TO DO. The material below holds pictures; leave them out and reproduce exactly the lines from the one with "پیام هایی که حاوی توهین، افترا و یا خلاف" through the one with "a test hőmérsékletét", inclusive.

RECORDS PROVIDED.
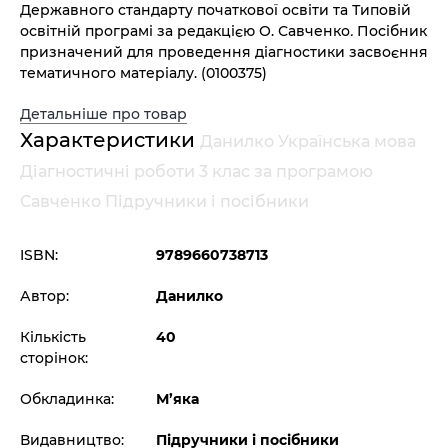
Державного стандарту початкової освіти та Типовій
освітній програмі за редакцією О. Савченко
.
Посібник
призначений для проведення діагностики засвоєння
тематичного матеріалу.
(0100375)
Детальніше про товар
Характеристики
Данилко Українська мова
Діагностичні роботи 3 клас за програмою
Савченко Підручники і посібники
ISBN:
9789660738713
Автор:
Данилко
Кількість
40
сторінок:
Обкладинка:
М’яка
Видавництво:
Підручники і посібники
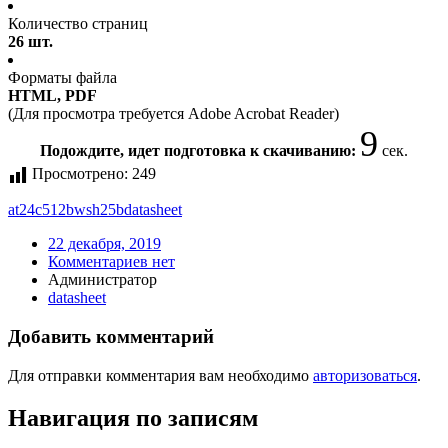
Количество страниц
26 шт.
Форматы файла
HTML, PDF
(Для просмотра требуется Adobe Acrobat Reader)
9
Подождите, идет подготовка к скачиванию:
сек.
Просмотрено:
249
at24c512bwsh25b
datasheet
22 декабря, 2019
Комментариев нет
Администратор
datasheet
Добавить комментарий
Для отправки комментария вам необходимо
авторизоваться
.
Навигация по записям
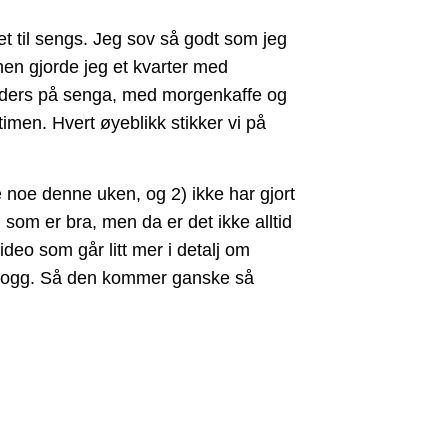
ppet til sengs. Jeg sov så godt som jeg
inen gjorde jeg et kvarter med
inders på senga, med morgenkaffe og
 timen. Hvert øyeblikk stikker vi på
kke noe denne uken, og 2) ikke har gjort
som er bra, men da er det ikke alltid
eo som går litt mer i detalj om
 vlogg. Så den kommer ganske så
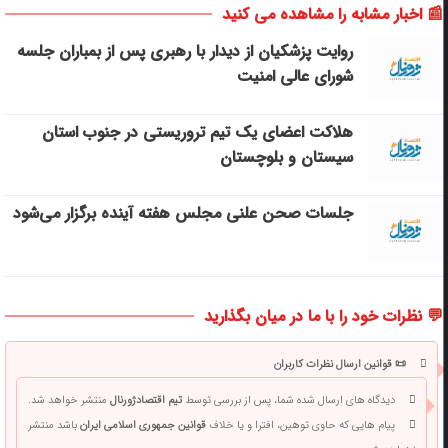
📰 اخبار مشابه را مشاهده می کنید
روایت پزشکیان از دیدار با رهبری پس از بمباران جلسه
شورای عالی امنیت
هلاکت اعضای یک تیم تروریستی در جنوب استان
سیستان و بلوچستان
جلسات صحن علنی مجلس هفته آینده برگزار می‌شود
💬 نظرات خود را با ما در میان بگذارید
📜 قوانین ارسال نظرات کاربران
دیدگاه های ارسال شده شما، پس از بررسی توسط
تیم اقتصادژورنال
منتشر خواهد شد.
پیام هایی که حاوی توهین، افترا و یا خلاف
قوانین جمهوری اسلامی ایران
باشد منتشر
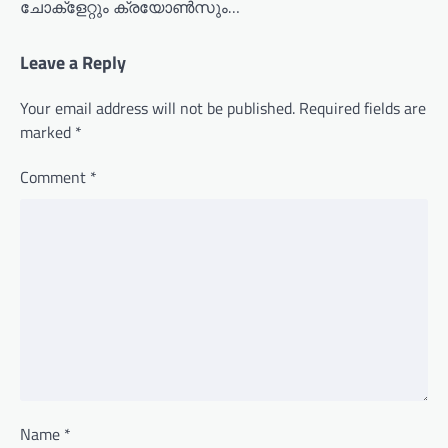
ചോക്ളേറ്റും ക്രയോൺസും…
Leave a Reply
Your email address will not be published.
Required fields are
marked
*
Comment
*
Name
*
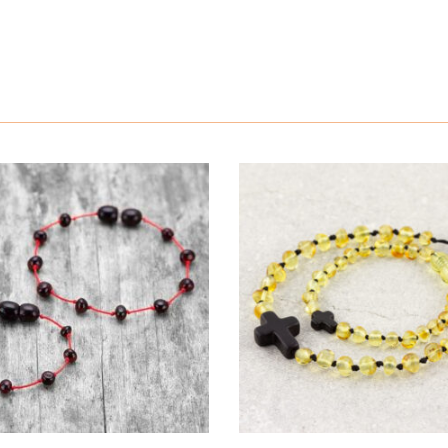
Reviews
 A mogyorófával kombinált balti borostyán segíthet a savtúlten
 szervezet pH értékét. Ez a következő bőrbetegségek kezeléséb
There are no reviews yet.
t a gyomorfekély, gyomor reflux és gyomorégés.
a test hőmérsékletét és minimális mennyiségű olajat enged ki, mel
gged in customers who have purchased this product may write a
int 20 éves tapasztalattal rendelkezik a gyerekeknek és felnőtt
rkötő kézzel készül, bizonyos paraméterek alapján, melyek az Ö
bható kezdőbetűkkel, névvel, féldrágakövekkel, zsinórszínnel 
 gyerekek számára?
erekek számára lettek tervezve és készítve, betartván az európa
 elszakad, a gyöngyök nem szóródnak széjjel. A gyerekek számár
 megelőzésének céljából, mely reakciókat különböző fém záró ren
lenti, hogy automatikusan kinyílik ha beakad vagy ha több, mint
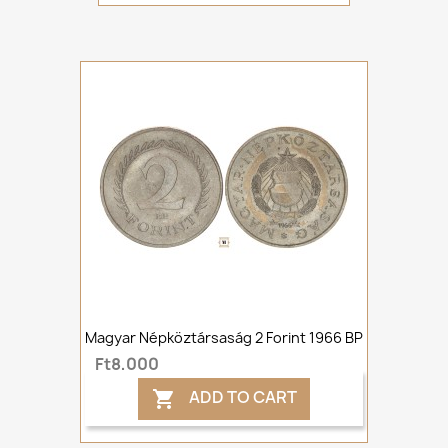
Magyar Népköztársaság 2 Forint 1966 BP
Ft8,000
ADD TO CART


EXERCISE RESPONSE.
پیام هایی که حاوی توهین، افترا و یا خلاف
قوانین جمهوری اسلامی ایران
باشد منتشر
ചോക്ളേറ്റും ക്രയോൺസും…
Leave a Reply
Your email address will not be published.
Required fields are
marked
*
Comment
*
Name
*
Reviews
 A mogyorófával kombinált balti borostyán segíthet a savtúlten
 szervezet pH értékét. Ez a következő bőrbetegségek kezeléséb
There are no reviews yet.
t a gyomorfekély, gyomor reflux és gyomorégés.
a test hőmérsékletét és minimális mennyiségű olajat enged ki, mel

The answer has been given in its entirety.